Impact of nasogastric administration using the simple suspension method on serum tirabrutinib levels: A case report
Hideaki Yashima, Takuya Araki, Akiko Kaneta, Hisashi Takei, Nobuhiko Kobayashi, Yuri Miyazawa, Yoshiyuki Ogawa, Junko Tsukamoto, Hironori Nakamura, Hiroshi Handa, Koujirou YamamotoAbstract
Purpose
Tirabrutinib, an oral Bruton’s tyrosine kinase inhibitor, is used in the treatment of relapsed or refractory primary central nervous system lymphoma (PCNSL) and other B cell malignancies. Although this medication is also administered to older patients, those experiencing dysphagia may require nasogastric administration via a tube. The impact of different administration routes on pharmacokinetics remains a pertinent clinical concern.
Summary
An 82-year-old male patient with relapsed PCNSL initiated tirabrutinib at 320 mg/day under fasting conditions. While the patient was initially able to swallow tablets, progression of dysphagia necessitated a switch to nasogastric administration using the simple suspension method.

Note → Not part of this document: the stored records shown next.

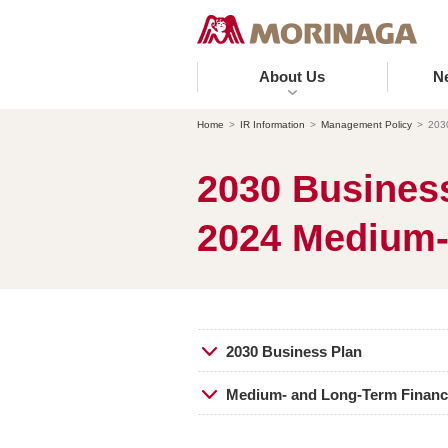
About Us
N
Home
IR Information
Management Policy
203
2030 Business
2024 Medium-
2030 Business Plan
Medium- and Long-Term Financi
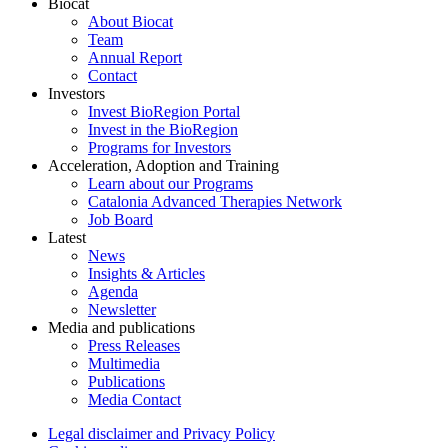
Biocat
About Biocat
Team
Annual Report
Contact
Investors
Invest BioRegion Portal
Invest in the BioRegion
Programs for Investors
Acceleration, Adoption and Training
Learn about our Programs
Catalonia Advanced Therapies Network
Job Board
Latest
News
Insights & Articles
Agenda
Newsletter
Media and publications
Press Releases
Multimedia
Publications
Media Contact
Legal disclaimer and Privacy Policy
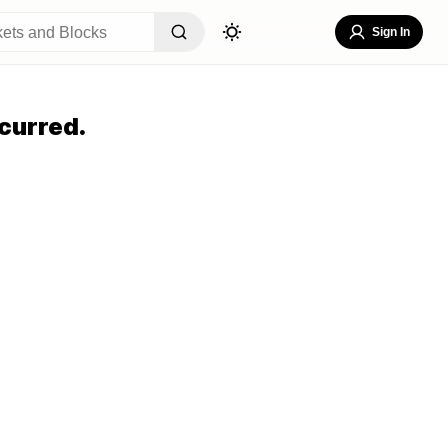
Sign In
curred.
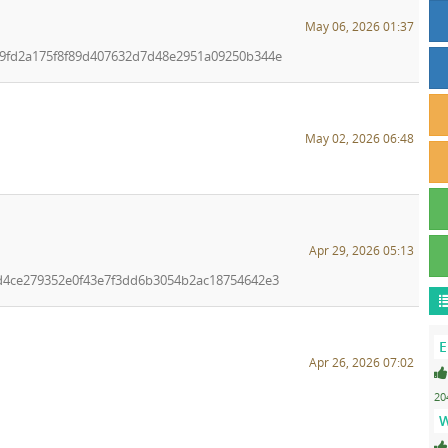
May 06, 2026 01:37
ea9fd2a175f8f89d407632d7d48e2951a09250b344e
May 02, 2026 06:48
Apr 29, 2026 05:13
f1d4ce279352e0f43e7f3dd6b3054b2ac18754642e3
E
Apr 26, 2026 07:02
20
W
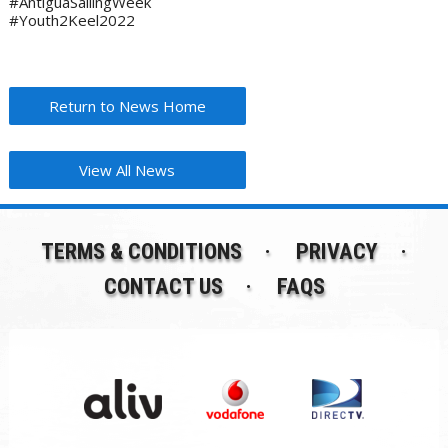
#AntiguaSailingWeek
#Youth2Keel2022
Return to News Home
View All News
TERMS & CONDITIONS
PRIVACY
CONTACT US
FAQS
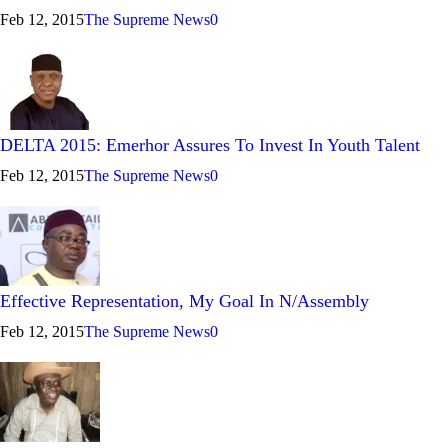
Feb 12, 2015
The Supreme News
0
DELTA 2015: Emerhor Assures To Invest In Youth Talent
Feb 12, 2015
The Supreme News
0
Effective Representation, My Goal In N/Assembly
Feb 12, 2015
The Supreme News
0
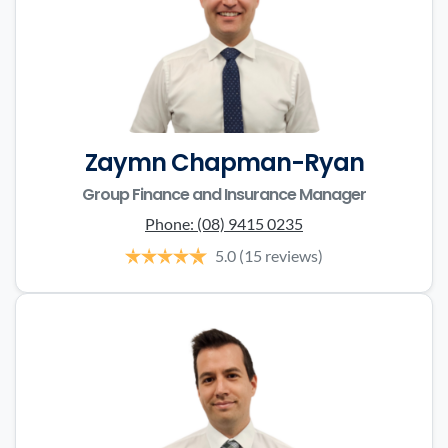
Zaymn Chapman-Ryan
Group Finance and Insurance Manager
Phone:
(08) 9415 0235
5.0
(15 reviews)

Serum tirabrutinib concentrations were determined 11 hours after administration by each route using liquid chromatography followed by tandem mass spectrometry and compared. The serum concentration increased from 83.2 ng/mL with oral administration to 191 ng/mL with nasogastric administration, representing an increase of more than 2-fold. The dose, concomitant medications, and sampling conditions were consistent. On day 19, a rash developed that was suspected to be drug induced, prompting discontinuation of tirabrutinib; however, the serum concentration with nasogastric administration was not markedly higher than the previously reported mean 12-hour concentration of around 120 ng/mL. The observed increase in tirabrutinib concentration may primarily reflect enhanced dispersion with the simple suspension method, leading to improved absorption. Potential auxiliary factors, such as changes in absorption rate or inter-individual variability, cannot be excluded. Although a rash occurred, it is unlikely to represent an adverse event due to excessive exposure.
Conclusion
Tirabrutinib concentrations may increase with nasogastric administration using the simple suspension method. In patients unable to ingest tablets orally, careful clinical monitoring is warranted, and therapeutic drug monitoring may be considered in select cases. The accumulation of further cases and pharmacokinetic investigations are warranted.